Confounded dose-response effects of treatment adherence: fitting Bayesian instrumental variable models using brms
Something that never ceases to amaze (depress) me, is how extremely common it is to see causal claims in RCTs, that are not part of the randomization. For instance, the relationship between treatment adherence and outcome, or between alliance and outcome, are often analyzed but seldom experimentally manipulated. This is basically observational research disguised as experimental, but without DAGs, instrumental variables, propensity scores, or any other technique used in observational research. Hence, the effects will almost surely be biased in an unknown direction. This is a post I’ve been planning to write for a long time, but put off since the theory and methods are so well covered in, for instance, epidemiology. However, when
brms added support for multivariate formulas, I figured I could show how some of the techniques can be implemented in R, and their Bayesian counterparts using
brms. So, in this post I do three things:
- Rant about how quickly clinical psychology researchers forget about causal inference, once they start analyzing non-randomized variables, such as the effect of treatment adherence (or “compliance”) on treatment outcome in a randomized controlled trial.

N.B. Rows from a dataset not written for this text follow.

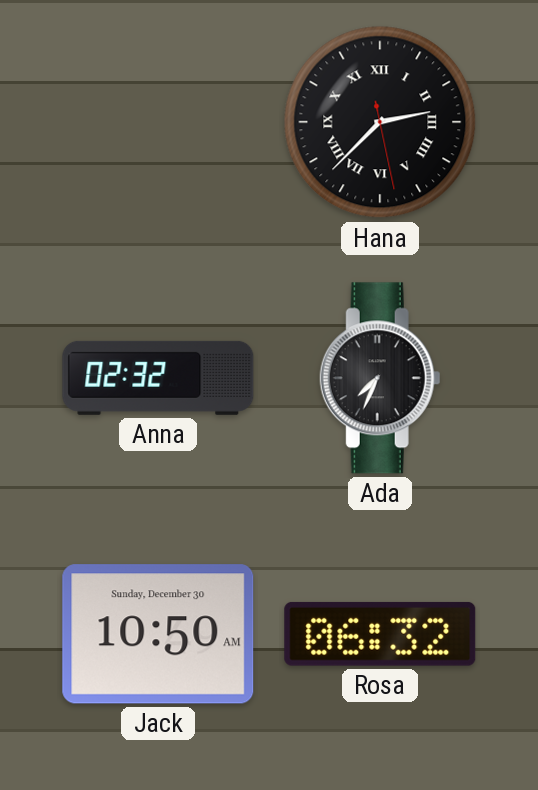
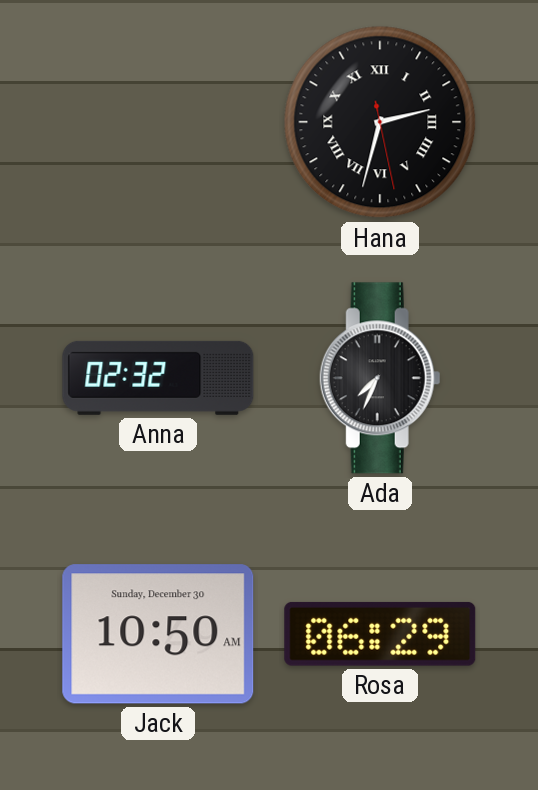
Hana: 2:37 -> 2:32
Rosa: 06:32 -> 06:29
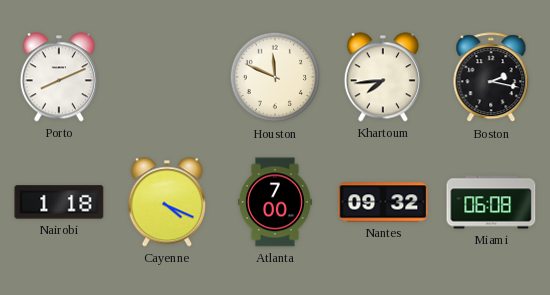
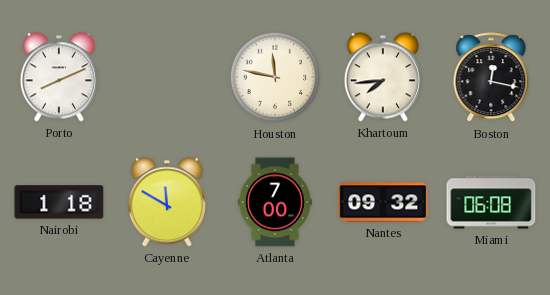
Houston: 11:49 -> 11:47
Boston: 2:17 -> 12:17
Cayenne: 4:19 -> 11:50
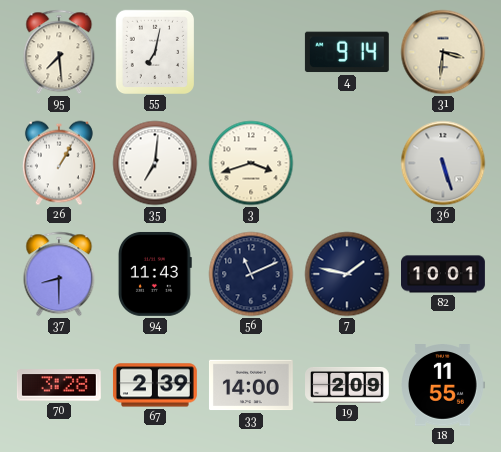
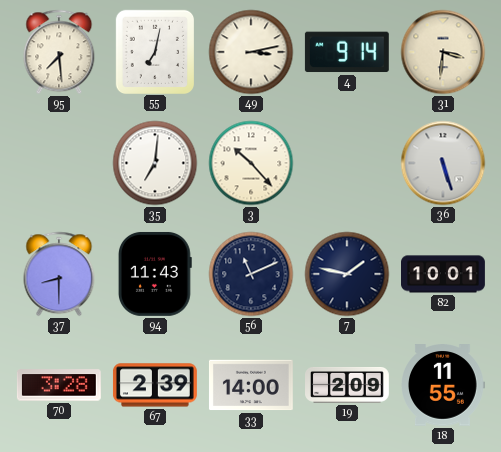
49: none -> 3:13
26: 1:05 -> none
3: 3:42 -> 10:23
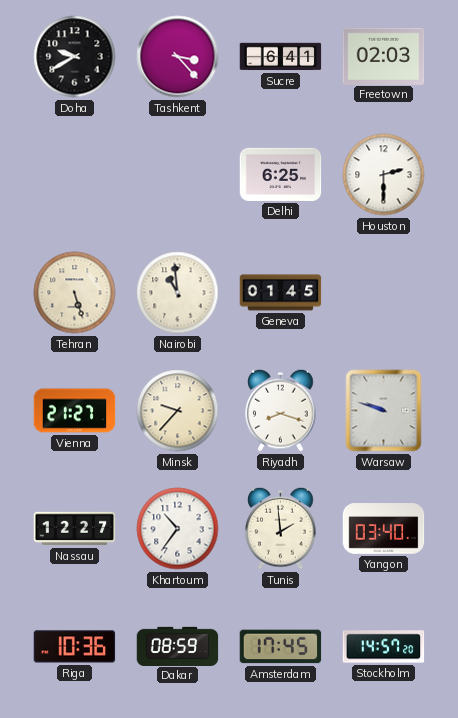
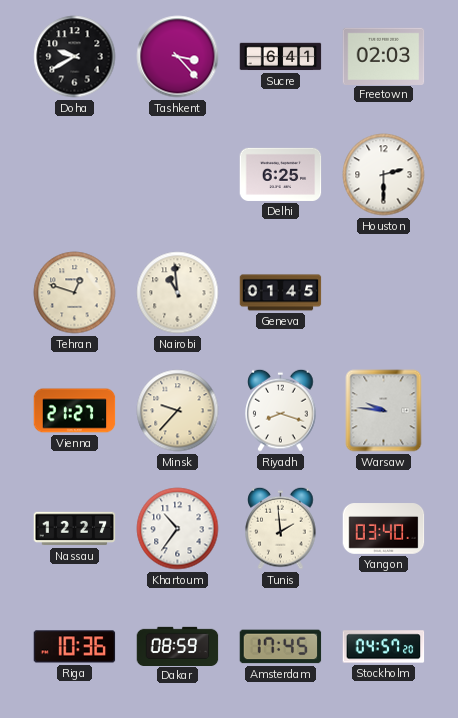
Tehran: 5:27 -> 12:48
Warsaw: 9:48 -> 9:46
Stockholm: 14:57 -> 04:57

- Show that common regression methods either, makes absolutely no sense, or result in badly biased estimates of the causal dose-response effect, when a third variable influences both adherence and outcome, i.e. when the dose-response relationship is confounded. While instrumental variable methods may allow for unbiased estimates in these scenarios.

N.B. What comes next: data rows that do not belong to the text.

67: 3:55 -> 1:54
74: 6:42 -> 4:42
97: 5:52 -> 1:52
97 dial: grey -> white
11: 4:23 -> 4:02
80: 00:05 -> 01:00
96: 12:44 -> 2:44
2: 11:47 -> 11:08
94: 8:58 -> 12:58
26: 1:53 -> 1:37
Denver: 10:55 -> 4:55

- Show how Bayesian intrumental variable regression can be easily fit using
brmsnew multivariate syntax. And also do a small simulation study to compare the results to
Let’s assume we’ve performed an RCT and compared some psychotherapy condition to some control condition. Patients in these types of trials seldom complete all scheduled sessions, or adhere 100 % to the treatment. It’s rather common for researchers to try to see if there is some relationship between adherence and treatment outcome. Which is a valid question, if there is no added effect of actually “receiving” more of the treatment, then that should be a problem for your theory, or at least some of the components of that theory. However, what usually happens is that researchers somehow forget that the variable “adherence to therapy” is not experimentally manipulated. Unless we have randomized patients to receive 1, 2, …, 10 sessions, or to do 1, 2, …, 10, exposure exercises (and somehow ensured adherence was 100% in all conditions)–then we are now longer in RCT country!
Never stop to acknowledge you’re doing non-randomized comparisons!

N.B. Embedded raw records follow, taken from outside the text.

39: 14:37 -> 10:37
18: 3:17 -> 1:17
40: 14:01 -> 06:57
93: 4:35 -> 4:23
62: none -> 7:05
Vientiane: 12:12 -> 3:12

A really simple scenario with one know (or unknown) confounder is shown in the DAG below.
Each arrow represent causal influence of one variable on another.
Y is the observed outcome,
adherence is often measured by some proxy, like the number of sessions completed–that we assume is a good indicator of treatment “dose”, it could be any other proxy for treatment adherence. So, what the graph is saying, is that treatment allocation (randomization) influences the outcome (Y) via the amount of treatment received (adherence). Thus, unless something went horribly wrong, randomization should be strongly correlated with S, and only influence Y through the treatment received (S). By definition this makes randomization an instrumental variable. However, the problem is that the effect of S on Y is most likely confounded (U). For instance, baseline functioning might be related both to a better prognosis (better outcome) and treatment adherence. It is easy to come up with scenarios where the relationship could be either positive or negative. Higher baseline functioning could be related to a better prognosis, and to better treatment adherence, or, a patient could be too depressed to actually adhere to the treatment. It is also plausible that worse baseline functioning make you more motivated to adhere to your treatment. Whatever the relationship might be, it is clear that the causal effect of treatment adherence will be confounded.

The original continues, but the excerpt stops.